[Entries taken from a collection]

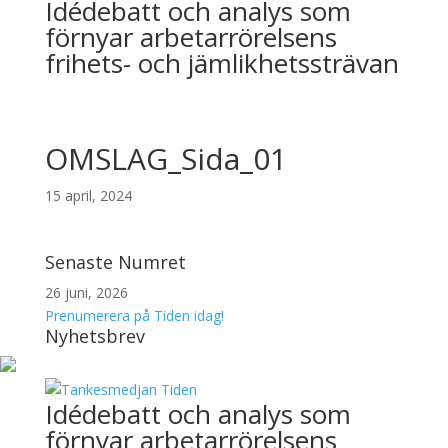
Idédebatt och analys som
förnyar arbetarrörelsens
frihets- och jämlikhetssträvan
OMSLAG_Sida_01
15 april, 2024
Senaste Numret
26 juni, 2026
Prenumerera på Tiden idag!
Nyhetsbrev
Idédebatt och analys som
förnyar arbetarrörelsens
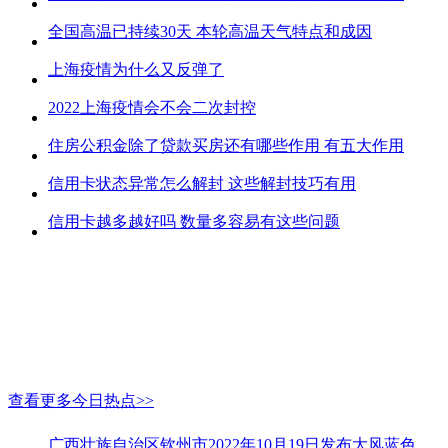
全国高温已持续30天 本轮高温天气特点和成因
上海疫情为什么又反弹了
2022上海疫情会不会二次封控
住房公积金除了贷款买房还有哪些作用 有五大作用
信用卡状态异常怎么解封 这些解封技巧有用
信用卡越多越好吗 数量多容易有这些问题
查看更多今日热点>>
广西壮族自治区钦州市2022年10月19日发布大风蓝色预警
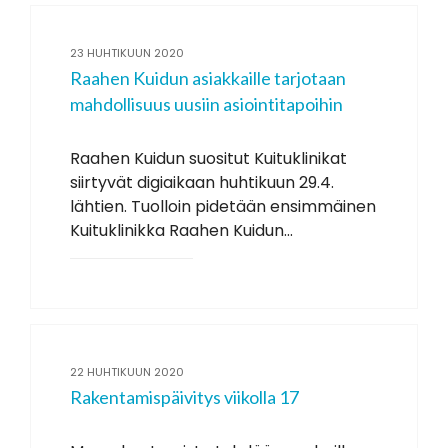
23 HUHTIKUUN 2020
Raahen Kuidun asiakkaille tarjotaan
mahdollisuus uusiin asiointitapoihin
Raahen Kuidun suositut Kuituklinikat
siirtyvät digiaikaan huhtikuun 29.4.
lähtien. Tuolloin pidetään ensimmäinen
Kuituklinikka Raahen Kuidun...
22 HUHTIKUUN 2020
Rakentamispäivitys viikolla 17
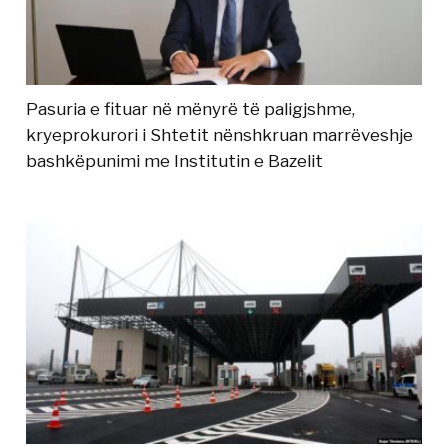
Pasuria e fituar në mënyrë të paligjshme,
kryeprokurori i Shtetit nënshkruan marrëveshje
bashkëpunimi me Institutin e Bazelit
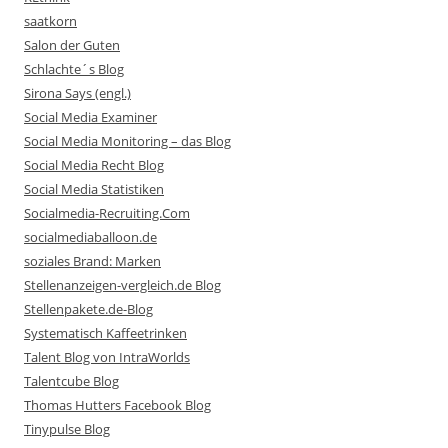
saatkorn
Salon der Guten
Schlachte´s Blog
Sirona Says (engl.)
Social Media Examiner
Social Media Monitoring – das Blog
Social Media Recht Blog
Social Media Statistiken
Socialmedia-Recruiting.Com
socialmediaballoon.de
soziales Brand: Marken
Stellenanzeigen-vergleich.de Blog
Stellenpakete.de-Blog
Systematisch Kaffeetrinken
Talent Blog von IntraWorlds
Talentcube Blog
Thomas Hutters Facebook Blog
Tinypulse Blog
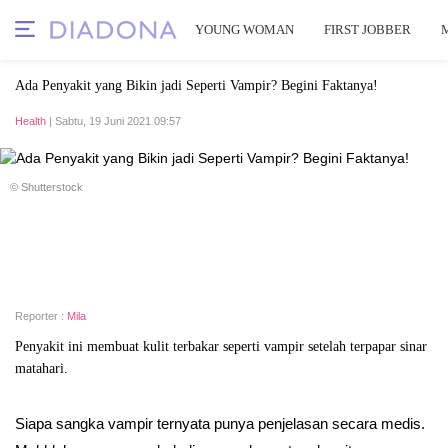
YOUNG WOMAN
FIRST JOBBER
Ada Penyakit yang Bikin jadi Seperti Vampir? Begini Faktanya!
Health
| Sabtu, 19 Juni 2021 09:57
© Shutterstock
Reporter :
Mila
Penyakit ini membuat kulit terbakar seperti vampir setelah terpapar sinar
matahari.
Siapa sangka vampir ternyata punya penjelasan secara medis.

■ Brief
Repeat exactly the lines from the first line of the records above through the line containing "Social Media Statistiken", both included. Leave out the pictures.

■ Output for this task
Idédebatt och analys som
förnyar arbetarrörelsens
frihets- och jämlikhetssträvan
OMSLAG_Sida_01
15 april, 2024
Senaste Numret
26 juni, 2026
Prenumerera på Tiden idag!
Nyhetsbrev
Idédebatt och analys som
förnyar arbetarrörelsens
全国高温已持续30天 本轮高温天气特点和成因
上海疫情为什么又反弹了
2022上海疫情会不会二次封控
住房公积金除了贷款买房还有哪些作用 有五大作用
信用卡状态异常怎么解封 这些解封技巧有用
信用卡越多越好吗 数量多容易有这些问题
查看更多今日热点>>
广西壮族自治区钦州市2022年10月19日发布大风蓝色预警
23 HUHTIKUUN 2020
Raahen Kuidun asiakkaille tarjotaan
mahdollisuus uusiin asiointitapoihin
Raahen Kuidun suositut Kuituklinikat
siirtyvät digiaikaan huhtikuun 29.4.
lähtien. Tuolloin pidetään ensimmäinen
Kuituklinikka Raahen Kuidun...
22 HUHTIKUUN 2020
Rakentamispäivitys viikolla 17
Pasuria e fituar në mënyrë të paligjshme,
kryeprokurori i Shtetit nënshkruan marrëveshje
bashkëpunimi me Institutin e Bazelit
saatkorn
Salon der Guten
Schlachte´s Blog
Sirona Says (engl.)
Social Media Examiner
Social Media Monitoring – das Blog
Social Media Recht Blog
Social Media Statistiken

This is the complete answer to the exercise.